City of Hope is a leader in the use of stem cell transplantation
to treat lymphoma and other blood disorders. Since the program began in 1976, more than 12,000 transplants have been performed and it has been recognized for superior survival outcomes
for nine consecutive years—the only transplant center in the United States with such an achievement.
Transplants are sometimes performed early in the course of treatment to improve long-term results or it may be utilized when other treatments are not working.
In this procedure, a patient undergoes intensive chemotherapy, and sometimes radiation therapy, to destroy the cancer-causing cells followed by an infusion of healthy new stem cells. The stem cell transplant may be either autologous (extracted from the patient’s own body) or allogeneic (using stem cells taken from another person.)

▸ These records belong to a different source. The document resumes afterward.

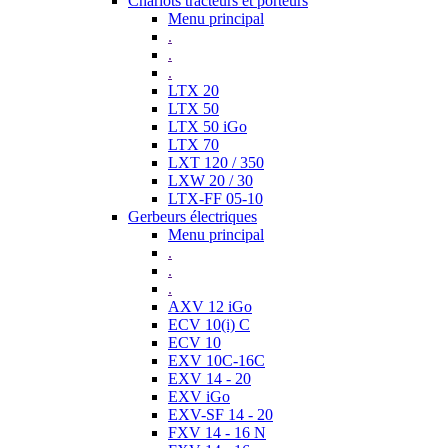
Chariots tracteurs et porteurs
Menu principal
.
.
.
LTX 20
LTX 50
LTX 50 iGo
LTX 70
LXT 120 / 350
LXW 20 / 30
LTX-FF 05-10
Gerbeurs électriques
Menu principal
.
.
.
AXV 12 iGo
ECV 10(i) C
ECV 10
EXV 10C-16C
EXV 14 - 20
EXV iGo
EXV-SF 14 - 20
FXV 14 - 16 N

In autologous transplants, a patient donates and receives back his or her own stem cells, typically collected from peripheral (circulating) blood. City of Hope has pioneered the use of early autologous stem cell transplantation in patients with aggressive non-Hodgkin lymphoma to avoid relapse after initial treatment. This is also the most effective treatment for most patients with a lymphoma recurrence.
Patients with Hodgkin or AIDS-related lymphomas are sometimes good candidates for autologous stem cell transplantation. City of Hope is currently conducting studies using genetically engineered autologous stem cells to provide additional resistance against HIV infection for patients with AIDS-related lymphoma.
For some patients, particularly those whose disease have advanced extensively throughout the body and bone marrow, an allogeneic transplant is preferred, using stem cells from a matched donor or cord blood.
In allogeneic transplants, the donor is preferably a relative with a matching stem cell type. Alternatively, a matched unrelated donor who has a similar genetic type may be used. At City of Hope, 45 percent of allogeneic transplants come from volunteer donors who are unrelated to the patient.
One known complication of allogeneic transplants is graft versus host disease (GvHD), in which the newly transplanted cells does not recognize the recipient’s body as their own and forms an immune response against it. City of Hope is on the forefront of tackling this side effect and is constantly improving allogeneic transplant protocols to reduce GvHD risk and minimizing its impact if it does occur.
City of Hope physicians also specialize in “mini” stem cell transplants for patients who cannot tolerate the side effects associated with a standard stem cell transplantation, such as older patients or patients with other medical conditions. These transplants rely less on the heavy doses of chemotherapy and radiation and more on the antitumor effects of the graft itself. This novel approach has patients who otherwise ineligible, including patients in their 70s, to be treated with this lifesaving procedure.